🤖 AI Summary
Existing LiDAR SLAM methods suffer from limited robustness in joint pose estimation and scene reconstruction—particularly under degenerate geometries and low-quality point clouds. To address this, we propose a surfel-based LiDAR Bundle Adjustment (LiDAR BA) framework. This work introduces surfels into LiDAR BA for the first time, enabling scene-adaptive generalized uncertainty modeling that jointly encodes geometric degeneracy and measurement confidence. Our method integrates probabilistic residual weighting, point-cloud geometric consistency constraints, and Ceres-based nonlinear optimization to achieve end-to-end joint refinement of poses and surfel maps. Evaluated on multiple public benchmarks, the framework significantly improves localization accuracy and mapping robustness across challenging scenarios. Furthermore, the open-source implementation supports real-time execution on embedded platforms.
📝 Abstract
The joint optimization of sensor poses and 3D structure is fundamental for state estimation in robotics and related fields. Current LiDAR systems often prioritize pose optimization, with structure refinement either omitted or treated separately using representations like signed distance functions or neural networks.

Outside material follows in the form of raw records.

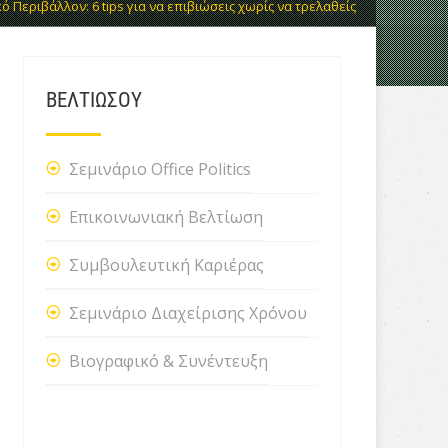
ό Περιβάλλον: 6 tips για να επιβιώσεις χωρίς να τρελαθείς
ΒΕΛΤΙΩΣΟΥ
Σεμινάριο Office Politics
Επικοινωνιακή Βελτίωση
Συμβουλευτική Καριέρας
Σεμινάριο Διαχείρισης Χρόνου
Βιογραφικό & Συνέντευξη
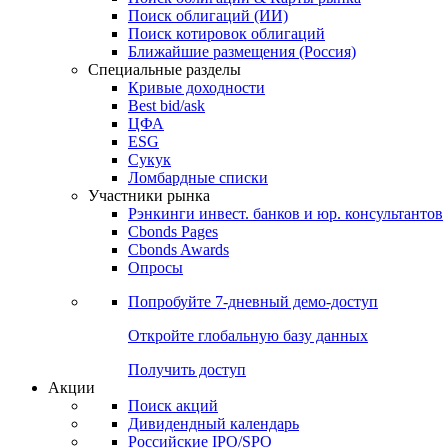
Облигации
Поиски
Поиск облигаций & Карты рынка
Поиск облигаций (ИИ)
Поиск котировок облигаций
Ближайшие размещения (Россия)
Специальные разделы
Кривые доходности
Best bid/ask
ЦФА
ESG
Сукук
Ломбардные списки
Участники рынка
Рэнкинги инвест. банков и юр. консультантов
Cbonds Pages
Cbonds Awards
Опросы
Попробуйте
7-дневный
демо-доступ
Откройте глобальную базу данных
Получить доступ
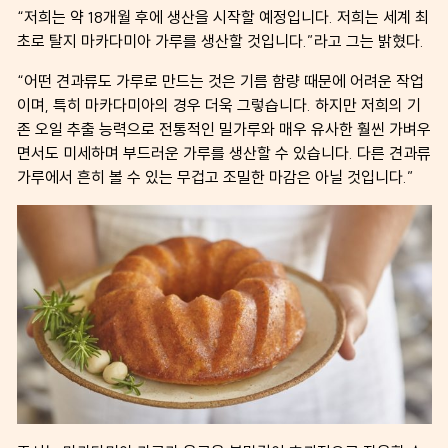
“저희는 약 18개월 후에 생산을 시작할 예정입니다. 저희는 세계 최
초로 탈지 마카다미아 가루를 생산할 것입니다.”라고 그는 밝혔다.
“어떤 견과류도 가루로 만드는 것은 기름 함량 때문에 어려운 작업
이며, 특히 마카다미아의 경우 더욱 그렇습니다. 하지만 저희의 기
존 오일 추출 능력으로 전통적인 밀가루와 매우 유사한 훨씬 가벼우
면서도 미세하며 부드러운 가루를 생산할 수 있습니다. 다른 견과류
가루에서 흔히 볼 수 있는 무겁고 조밀한 마감은 아닐 것입니다.”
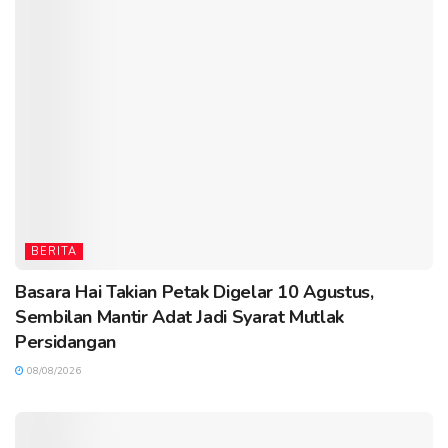
BERITA
Basara Hai Takian Petak Digelar 10 Agustus,
Sembilan Mantir Adat Jadi Syarat Mutlak
Persidangan
08/08/2026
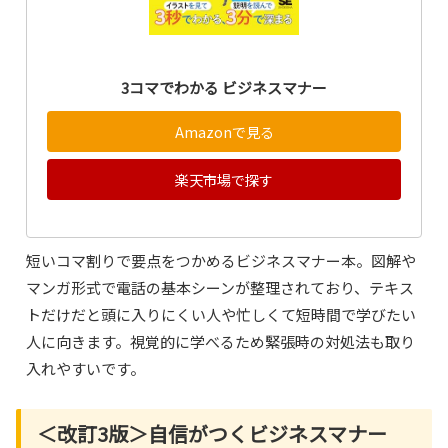
3コマでわかる ビジネスマナー
Amazonで見る
楽天市場で探す
短いコマ割りで要点をつかめるビジネスマナー本。図解や
マンガ形式で電話の基本シーンが整理されており、テキス
トだけだと頭に入りにくい人や忙しくて短時間で学びたい
人に向きます。視覚的に学べるため緊張時の対処法も取り
入れやすいです。
＜改訂3版＞自信がつくビジネスマナー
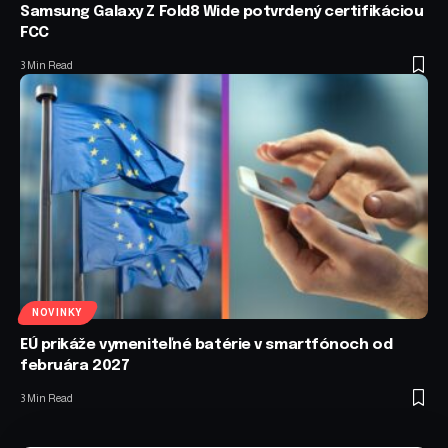
Samsung Galaxy Z Fold8 Wide potvrdený certifikáciou
FCC
3 Min Read
NOVINKY
EÚ prikáže vymeniteľné batérie v smartfónoch od
februára 2027
3 Min Read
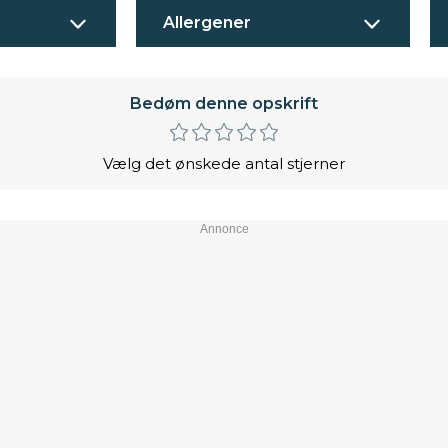
Allergener
Bedøm denne opskrift
Vælg det ønskede antal stjerner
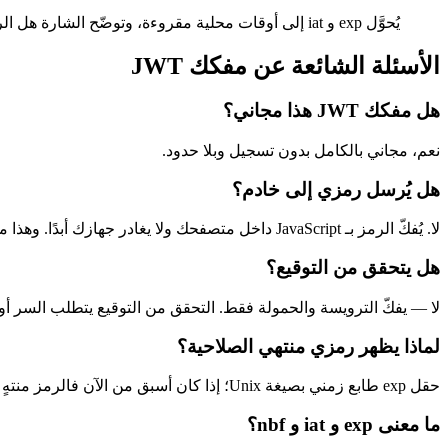
يُحوَّل exp و iat إلى أوقات محلية مقروءة، وتوضّح الشارة هل الرمز صالح أم منتهٍ ومنذ متى.
الأسئلة الشائعة عن مفكك JWT
هل مفكك JWT هذا مجاني؟
نعم، مجاني بالكامل بدون تسجيل وبلا حدود.
هل يُرسل رمزي إلى خادم؟
لا. يُفكّ الرمز بـ JavaScript داخل متصفحك ولا يغادر جهازك أبدًا. وهذا مهم: رمز JWT الحي بيانات اعتماد فعّالة، ولصقه في أداة تعمل على خادم يكشفه.
هل يتحقق من التوقيع؟
لا — يفكّ الترويسة والحمولة فقط. التحقق من التوقيع يتطلب السر أو ا
لماذا يظهر رمزي منتهي الصلاحية؟
حقل exp طابع زمني بصيغة Unix؛ إذا كان أسبق من الآن فالرمز منتهٍ وسترفضه أغلب الـ APIs بخطأ 401. تأكد أن عميلك يجدّد الرموز قبل انتهائها.
ما معنى exp و iat و nbf؟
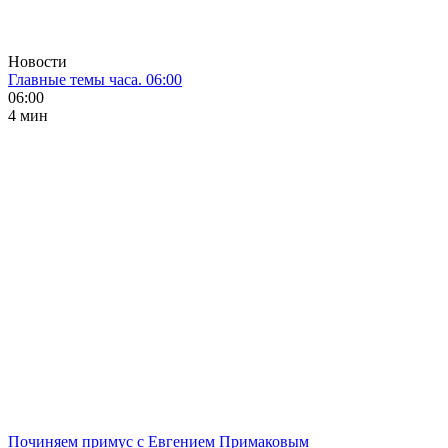
Новости
Главные темы часа. 06:00
06:00
4 мин
Починяем примус с Евгением Примаковым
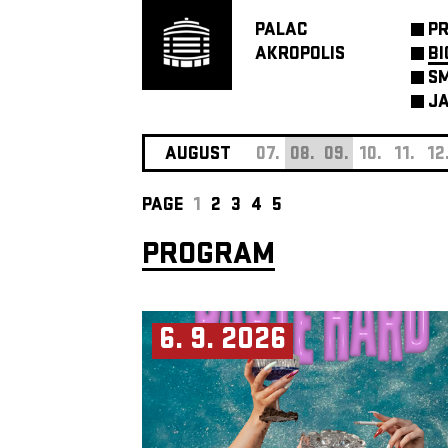
PALAC
P
AKROPOLIS
BI
SM
JA
AUGUST
07.
08.
09.
10.
11.
12
PAGE
1
2
3
4
5
PROGRAM
6. 9. 2026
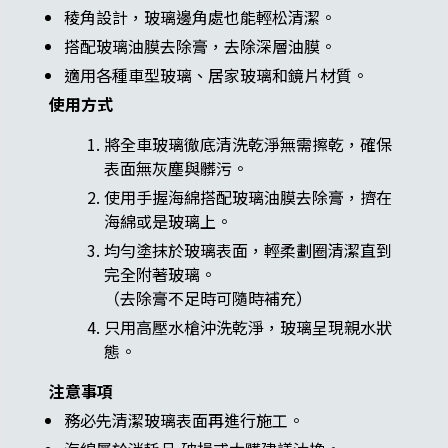
稜角設計，玻璃邊角處也能輕松清潔。
搭配玻璃油膜去除膏，去除深層油膜。
適用各種車型玻璃、居家玻璃和鏡片材質。
使用方式
將全車玻璃徹底清洗乾淨無需擦乾，確保
表面無灰塵與髒污。
使用手握海綿搭配玻璃油膜去除膏，擠在
海綿或是玻璃上。
均勻塗抹於玻璃表面，輕柔劃圈清潔直到
完全附著玻璃。
（去除膏不足時可隨時補充）
只用高壓水槍沖洗乾淨，玻璃呈現親水狀
態。
注意事項
務必先清潔玻璃表面再進行施工。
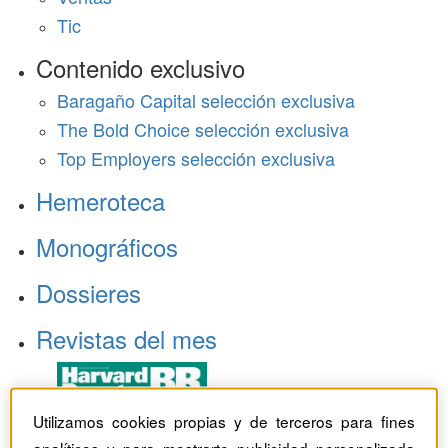
Tic
Contenido exclusivo
Baragaño Capital selección exclusiva
The Bold Choice selección exclusiva
Top Employers selección exclusiva
Hemeroteca
Monográficos
Dossieres
Revistas del mes
Utilizamos cookies propias y de terceros para fines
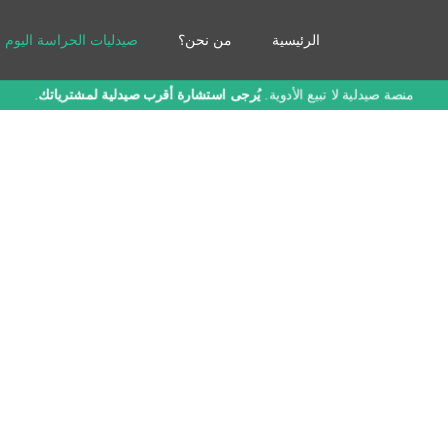
الرئيسية
من نحن؟
صيدليات الحراسة اليوم
منصة صيدلية لا تبيع الأدوية.
يُرجى استشارة أقرب صيدلية لمشترياتك
.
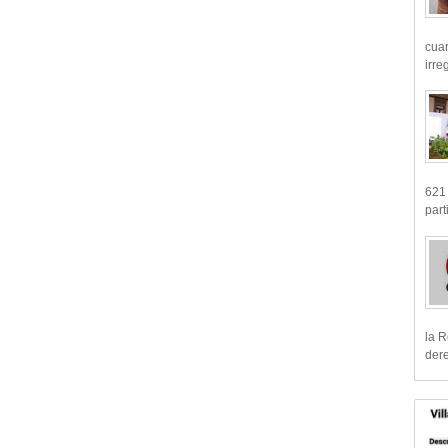
cua
irre
621 
part
la R
dere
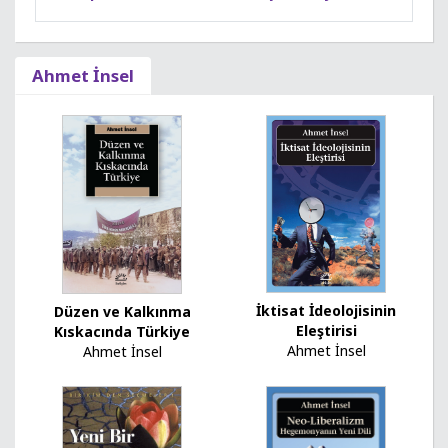
Ahmet İnsel
İktisat İdeolojisinin
Düzen ve Kalkınma
Eleştirisi
Kıskacında Türkiye
Ahmet İnsel
Ahmet İnsel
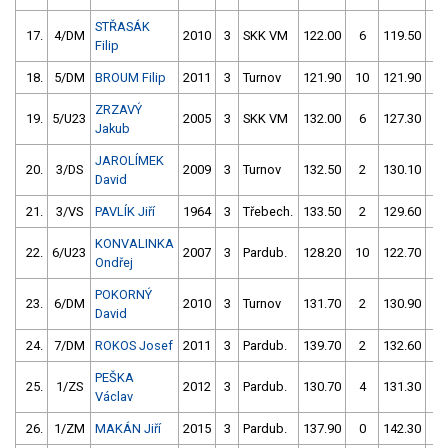
STŘASÁK
17.
4/DM
2010
3
SKK VM
122.00
6
119.50
6
Filip
18.
5/DM
BROUM Filip
2011
3
Turnov
121.90
10
121.90
4
ZRZAVÝ
19.
5/U23
2005
3
SKK VM
132.00
6
127.30
0
Jakub
JAROLÍMEK
20.
3/DS
2009
3
Turnov
132.50
2
130.10
0
David
21.
3/VS
PAVLÍK Jiří
1964
3
Třebech.
133.50
2
129.60
2
KONVALINKA
22.
6/U23
2007
3
Pardub.
128.20
10
122.70
1
Ondřej
POKORNÝ
23.
6/DM
2010
3
Turnov
131.70
2
130.90
4
David
24.
7/DM
ROKOS Josef
2011
3
Pardub.
139.70
2
132.60
2
PEŠKA
25.
1/ZS
2012
3
Pardub.
130.70
4
131.30
4
Václav
26.
1/ZM
MAKÁN Jiří
2015
3
Pardub.
137.90
0
142.30
0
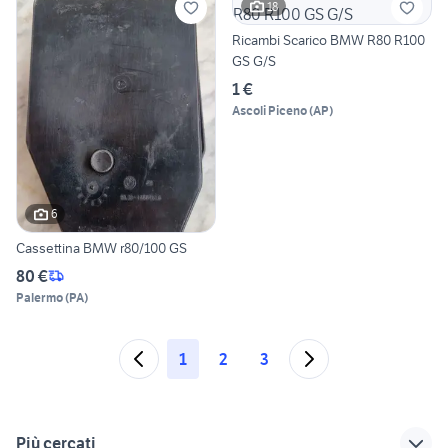
18
Ricambi Scarico BMW R80 R100
GS G/S
1 €
Ascoli Piceno
(
AP
)
6
Cassettina BMW r80/100 GS
80 €
Palermo
(
PA
)
1
2
3
Più cercati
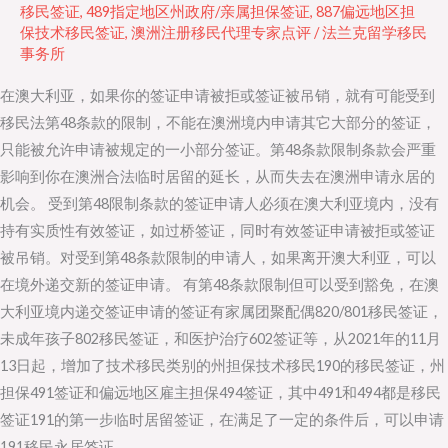
移民签证
,
489指定地区州政府/亲属担保签证
,
887偏远地区担
和
保技术移民签证
,
澳洲注册移民代理专家点评
/
法兰克留学移民
491
事务所
及
在澳大利亚，如果你的签证申请被拒或签证被吊销，就有可能受到
雇
移民法第48条款的限制，不能在澳洲境内申请其它大部分的签证，
主
只能被允许申请被规定的一小部分签证。第48条款限制条款会严重
担
影响到你在澳洲合法临时居留的延长，从而失去在澳洲申请永居的
保
机会。 受到第48限制条款的签证申请人必须在澳大利亚境内，没有
494
持有实质性有效签证，如过桥签证，同时有效签证申请被拒或签证
申
被吊销。对受到第48条款限制的申请人，如果离开澳大利亚，可以
请
在境外递交新的签证申请。 有第48条款限制但可以受到豁免，在澳
大利亚境内递交签证申请的签证有家属团聚配偶820/801移民签证，
未成年孩子802移民签证，和医护治疗602签证等，从2021年的11月
13日起，增加了技术移民类别的州担保技术移民190的移民签证，州
担保491签证和偏远地区雇主担保494签证，其中491和494都是移民
签证191的第一步临时居留签证，在满足了一定的条件后，可以申请
191移民永居签证。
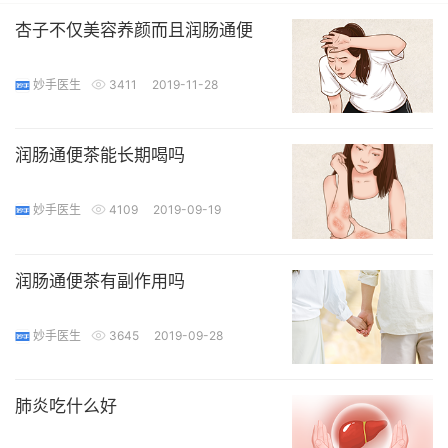
杏子不仅美容养颜而且润肠通便
妙手医生
3411
2019-11-28
润肠通便茶能长期喝吗
妙手医生
4109
2019-09-19
润肠通便茶有副作用吗
妙手医生
3645
2019-09-28
肺炎吃什么好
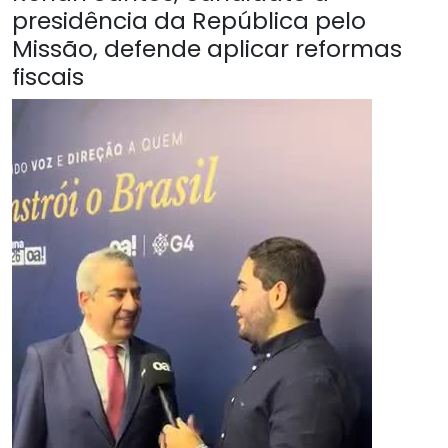
presidência da República pelo
Missão, defende aplicar reformas
fiscais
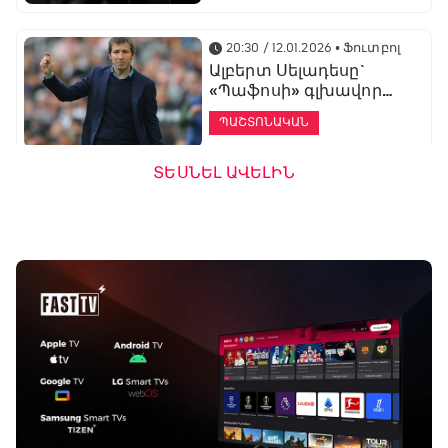
20:30 / 12.01.2026
• Ֆուտբոլ
Ալբերտ Սելադեսը`
«Պաֆոսի» գլխավոր
մարզիչ
ՊԱՇՏՈՆԱԿԱՆ
ՏԵՍՆԵԼ ԱՎԵԼԻՆ
19:53 / 12.01.2026
• Ֆուտբոլ
«Ալաշկերտը»
մարզական հավաք
կանցկացնի
Անթալիայում
13:51 / 12.01.2026
• Ֆուտբոլ
Բալոտելին
կարեիրան կշարունակի
ԱՄԷ-ի երկրորդ լիգայում
ՊԱՇՏՈՆԱԿԱՆ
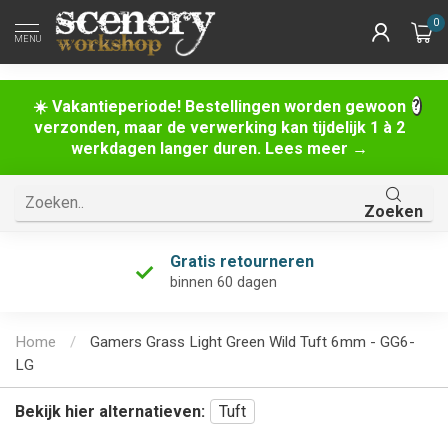
0
MENU
☀️ Vakantieperiode! Bestellingen worden gewoon
verzonden, maar de verwerking kan tijdelijk 1 à 2
werkdagen langer duren. Lees meer →
Zoeken
Gratis retourneren
binnen 60 dagen
Home
/
Gamers Grass Light Green Wild Tuft 6mm - GG6-
LG
Bekijk hier alternatieven:
Tuft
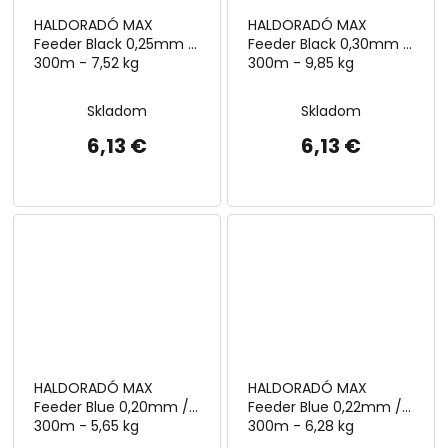
HALDORADÓ MAX
HALDORADÓ MAX
Feeder Black 0,25mm /
Feeder Black 0,30mm /
300m - 7,52 kg
300m - 9,85 kg
Skladom
Skladom
6,13 €
6,13 €
HALDORADÓ MAX
HALDORADÓ MAX
Feeder Blue 0,20mm /
Feeder Blue 0,22mm /
300m - 5,65 kg
300m - 6,28 kg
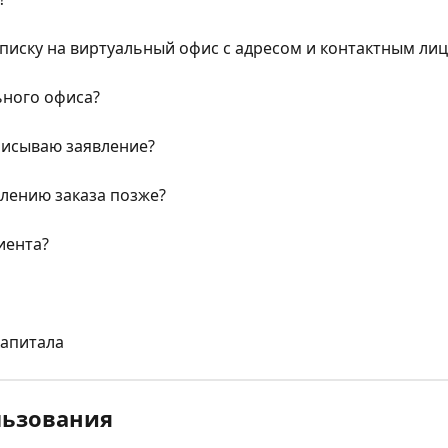
иску на виртуальный офис с адресом и контактным ли
ьного офиса?
дписываю заявление?
млению заказа позже?
иента?
капитала
льзования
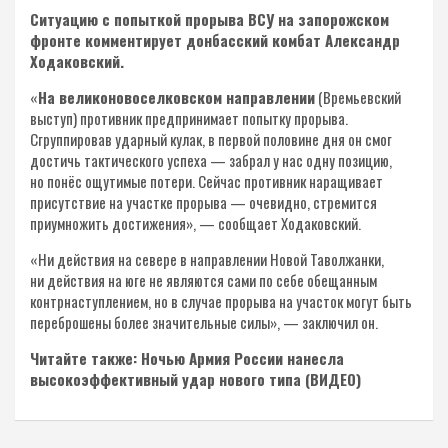
Ситуацию с попыткой прорыва ВСУ на запорожском
фронте комментирует донбасский комбат Александр
Ходаковский.
«
На великоновоселковском направлении
(Времьевский
выступ) противник предпринимает попытку прорыва.
Сгруппировав ударный кулак, в первой половине дня он смог
достичь тактического успеха — забрал у нас одну позицию,
но понёс ощутимые потери. Сейчас противник наращивает
присутствие на участке прорыва — очевидно, стремится
приумножить достижения», — сообщает Ходаковский.
«Ни действия на севере в направлении Новой Таволжанки,
ни действия на юге не являются сами по себе обещанным
контрнаступлением, но в случае прорыва на участок могут быть
переброшены более значительные силы», — заключил он.
Читайте также: Ночью Армия России нанесла
высокоэффективный удар нового типа (ВИДЕО)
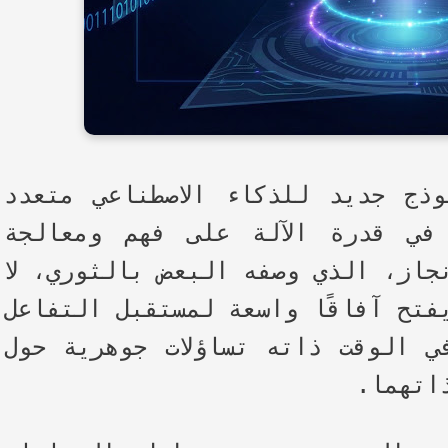
وذج جديد للذكاء الاصطناعي متعدد
في قدرة الآلة على فهم ومعالجة
جاز، الذي وصفه البعض بالثوري، لا
فتح آفاقًا واسعة لمستقبل التفاعل
في الوقت ذاته تساؤلات جوهرية حول
اتهما.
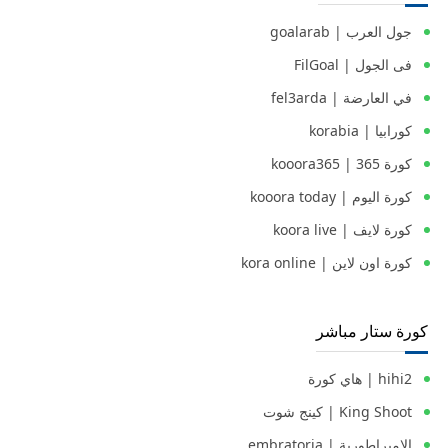
جول العرب | goalarab
فى الجول | FilGoal
في العارضة | fel3arda
كورابيا | korabia
كورة 365 | kooora365
كورة اليوم | kooora today
كورة لايف | koora live
كورة اون لاين | kora online
كورة ستار مباشر
hihi2 | هاي كورة
King Shoot | كينج شوت
الامبراطورية | embratoria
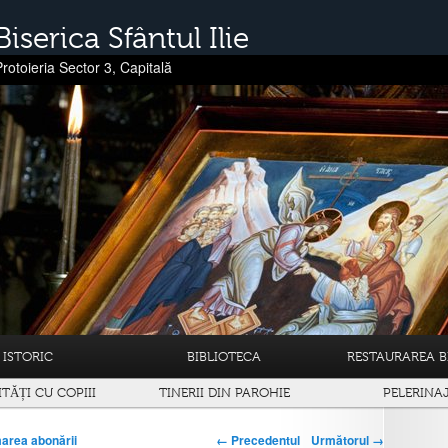
Biserica Sfântul Ilie
Protoieria Sector 3, Capitală
ISTORIC
BIBLIOTECA
RESTAURAREA BI
ITĂȚI CU COPIII
TINERII DIN PAROHIE
PELERINA
← Precedentul
Următorul →
area abonării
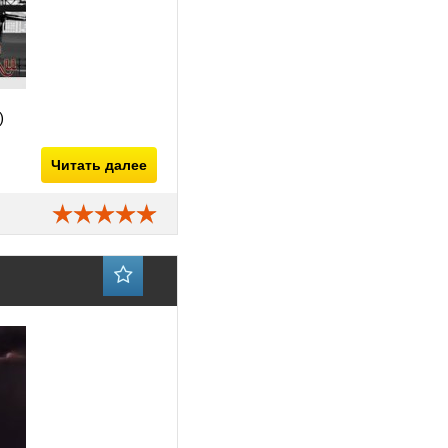
)
Читать далее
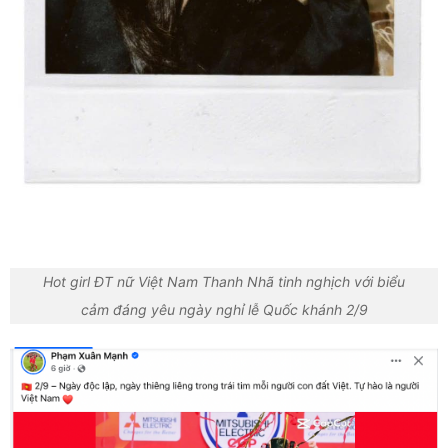
Hot girl ĐT nữ Việt Nam Thanh Nhã tinh nghịch với biểu
cảm đáng yêu ngày nghỉ lễ Quốc khánh 2/9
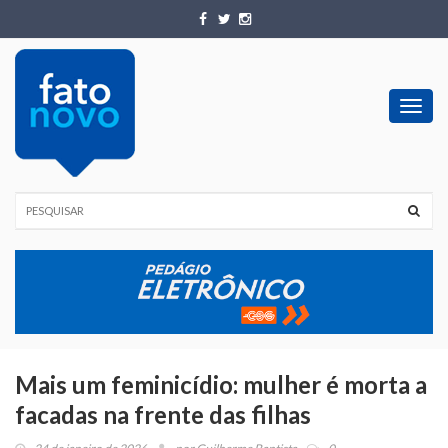
Toggl
navig
Mais um feminicídio: mulher é morta a
facadas na frente das filhas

This paper introduces a framework for simultaneous optimization of sensor poses and 3D map, represented as surfels. A generalized LiDAR uncertainty model is proposed to address degraded or less reliable measurements in varying scenarios. Experimental results on public datasets demonstrate improved performance over most comparable state-of-the-art methods. The system is provided as open-source software to support further research.